__BRIEF__. Word for word, copy the entire listing below, but do not carry over any pictures.
===== RECORD SET
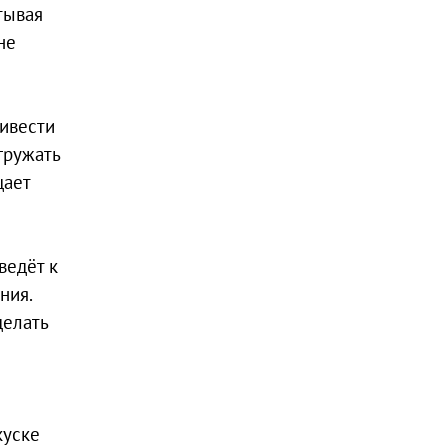
тывая
не
ривести
гружать
щает
ведёт к
ния.
делать
куске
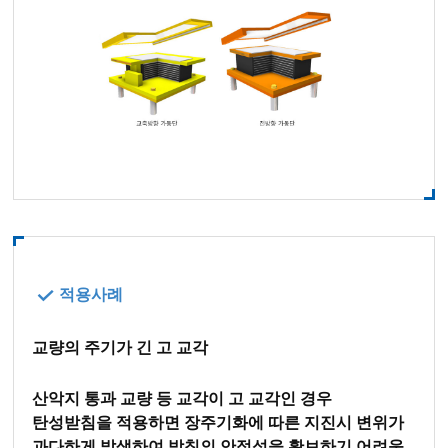
적용사례
교량의 주기가 긴 고 교각
산악지 통과 교량 등 교각이 고 교각인 경우
탄성받침을 적용하면 장주기화에 따른 지진시 변위가
과다하게 발생하여 받침의 안정성을 확보하기 어려움.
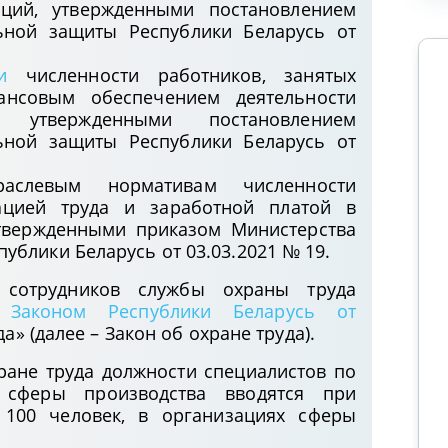
аций, утвержденными постановлением
ьной защиты Республики Беларусь от
и
численности работников, занятых
ансовым обеспечением деятельности
, утвержденными постановлением
ьной защиты Республики Беларусь от
слевым нормативам численности
зацией труда и заработной платой в
утвержденными приказом Министерства
ублики Беларусь от 03.03.2021 № 19.
 сотрудников службы охраны труда
я
Законом Республики Беларусь от
Организация пересмотра судебных
а» (далее – Закон об охране труда).
постановлений в кассационном
порядке в Апелляционном
ране труда должности специалистов по
 сферы производства вводятся при
экономическом суде
 100 человек, в организациях сферы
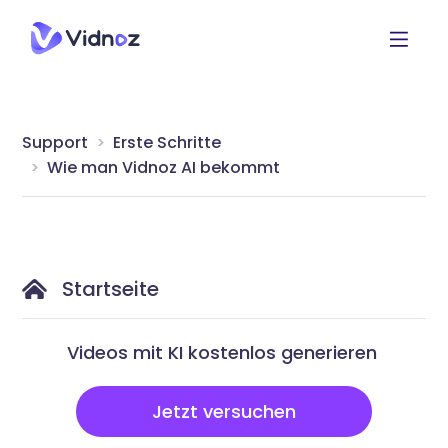
Support
Erste Schritte
Wie man Vidnoz AI bekommt
Startseite
Videos mit KI kostenlos generieren
Jetzt versuchen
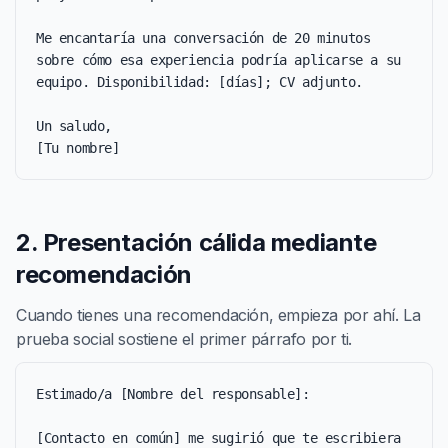
Me encantaría una conversación de 20 minutos 
sobre cómo esa experiencia podría aplicarse a su 
equipo. Disponibilidad: [días]; CV adjunto.

Un saludo,

[Tu nombre]
2. Presentación cálida mediante
recomendación
Cuando tienes una recomendación, empieza por ahí. La
prueba social sostiene el primer párrafo por ti.
Estimado/a [Nombre del responsable]:

[Contacto en común] me sugirió que te escribiera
==========
__ANSWER TO THE EXERCISE__.
тывая
не
ривести
гружать
щает
ведёт к
ния.
делать
куске
적용사례
교량의 주기가 긴 고 교각
산악지 통과 교량 등 교각이 고 교각인 경우
탄성받침을 적용하면 장주기화에 따른 지진시 변위가
과다하게 발생하여 받침의 안정성을 확보하기 어려움.
аций, утвержденными постановлением
ьной защиты Республики Беларусь от
и
численности работников, занятых
ансовым обеспечением деятельности
, утвержденными постановлением
ьной защиты Республики Беларусь от
слевым нормативам численности
зацией труда и заработной платой в
утвержденными приказом Министерства
ублики Беларусь от 03.03.2021 № 19.
 сотрудников службы охраны труда
я
Законом Республики Беларусь от
Организация пересмотра судебных
а» (далее – Закон об охране труда).
постановлений в кассационном
порядке в Апелляционном
ране труда должности специалистов по
 сферы производства вводятся при
экономическом суде
 100 человек, в организациях сферы
Support
Erste Schritte
Wie man Vidnoz AI bekommt
Startseite
Videos mit KI kostenlos generieren
Jetzt versuchen
Me encantaría una conversación de 20 minutos 
sobre cómo esa experiencia podría aplicarse a su 
equipo. Disponibilidad: [días]; CV adjunto.

Un saludo,

[Tu nombre]
2. Presentación cálida mediante
recomendación
Cuando tienes una recomendación, empieza por ahí. La
prueba social sostiene el primer párrafo por ti.
Estimado/a [Nombre del responsable]:

[Contacto en común] me sugirió que te escribiera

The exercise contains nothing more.